Instructions to follow: Nothing but the lines from the one with "決定する人。各タスクに1人が原則" down to the one with "を通じて広まりました。ファシリテーションの会議ではフ" should be returned, exactly and with both ends included, from the material below.
(Beginning of Records provided)
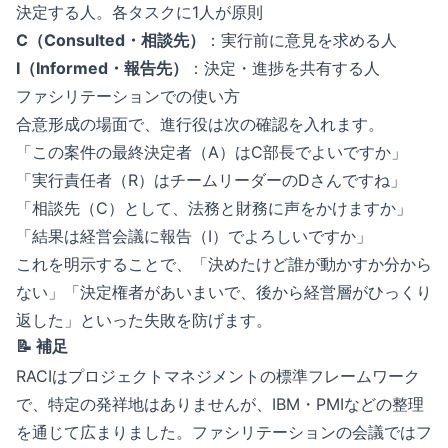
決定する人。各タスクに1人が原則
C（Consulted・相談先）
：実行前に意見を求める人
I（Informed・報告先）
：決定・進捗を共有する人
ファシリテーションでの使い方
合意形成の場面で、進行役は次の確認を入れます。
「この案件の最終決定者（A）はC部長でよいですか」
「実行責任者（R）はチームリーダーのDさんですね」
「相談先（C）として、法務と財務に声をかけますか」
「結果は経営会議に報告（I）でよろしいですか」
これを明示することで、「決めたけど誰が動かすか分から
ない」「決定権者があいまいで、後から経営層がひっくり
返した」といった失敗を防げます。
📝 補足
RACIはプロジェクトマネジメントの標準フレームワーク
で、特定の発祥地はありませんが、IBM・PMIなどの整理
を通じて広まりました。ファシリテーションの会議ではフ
(End of Records provided)
(Beginning of Records provided)
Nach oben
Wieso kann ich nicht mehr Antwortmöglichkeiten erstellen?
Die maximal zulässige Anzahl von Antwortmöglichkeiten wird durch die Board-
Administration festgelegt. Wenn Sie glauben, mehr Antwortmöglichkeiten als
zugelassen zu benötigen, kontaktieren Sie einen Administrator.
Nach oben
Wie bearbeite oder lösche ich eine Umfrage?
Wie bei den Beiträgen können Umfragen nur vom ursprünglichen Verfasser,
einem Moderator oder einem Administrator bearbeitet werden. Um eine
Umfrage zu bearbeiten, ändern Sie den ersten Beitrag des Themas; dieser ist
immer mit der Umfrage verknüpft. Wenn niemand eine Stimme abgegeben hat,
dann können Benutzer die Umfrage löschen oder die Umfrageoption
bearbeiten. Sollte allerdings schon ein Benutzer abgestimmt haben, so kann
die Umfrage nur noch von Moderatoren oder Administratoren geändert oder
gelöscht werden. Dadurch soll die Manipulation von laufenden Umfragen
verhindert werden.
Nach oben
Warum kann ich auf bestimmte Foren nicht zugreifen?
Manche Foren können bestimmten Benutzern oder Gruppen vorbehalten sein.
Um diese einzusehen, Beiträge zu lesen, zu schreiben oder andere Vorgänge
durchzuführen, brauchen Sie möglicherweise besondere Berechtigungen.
(End of Records provided)
Answer space:
決定する人。各タスクに1人が原則
C（Consulted・相談先）
：実行前に意見を求める人
I（Informed・報告先）
：決定・進捗を共有する人
ファシリテーションでの使い方
合意形成の場面で、進行役は次の確認を入れます。
「この案件の最終決定者（A）はC部長でよいですか」
「実行責任者（R）はチームリーダーのDさんですね」
「相談先（C）として、法務と財務に声をかけますか」
「結果は経営会議に報告（I）でよろしいですか」
これを明示することで、「決めたけど誰が動かすか分から
ない」「決定権者があいまいで、後から経営層がひっくり
返した」といった失敗を防げます。
📝 補足
RACIはプロジェクトマネジメントの標準フレームワーク
で、特定の発祥地はありませんが、IBM・PMIなどの整理
を通じて広まりました。ファシリテーションの会議ではフ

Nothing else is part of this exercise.